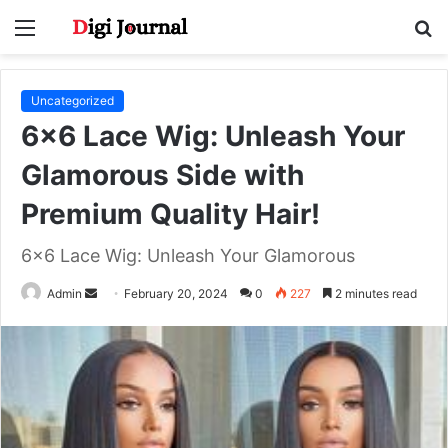
Menu
S
fo
Uncategorized
6×6 Lace Wig: Unleash Your
Glamorous Side with
Premium Quality Hair!
6x6 Lace Wig: Unleash Your Glamorous
Send
Admin
February 20, 2024
0
227
2 minutes read
an
email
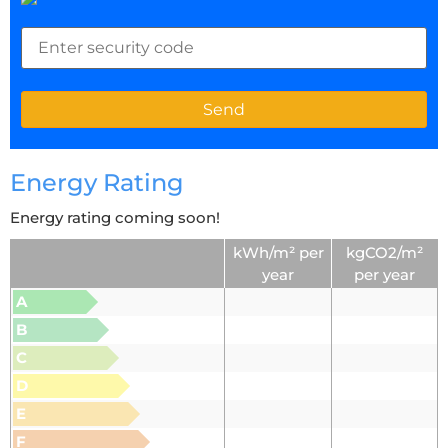
Energy Rating
Energy rating coming soon!
kWh/m² per
kgCO2/m²
year
per year
A
B
C
D
E
F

----

= EXERCISE DETAILS =
Determine how many lines above contain the string "Energy". Give only that number.

= ANSWER BOX =
2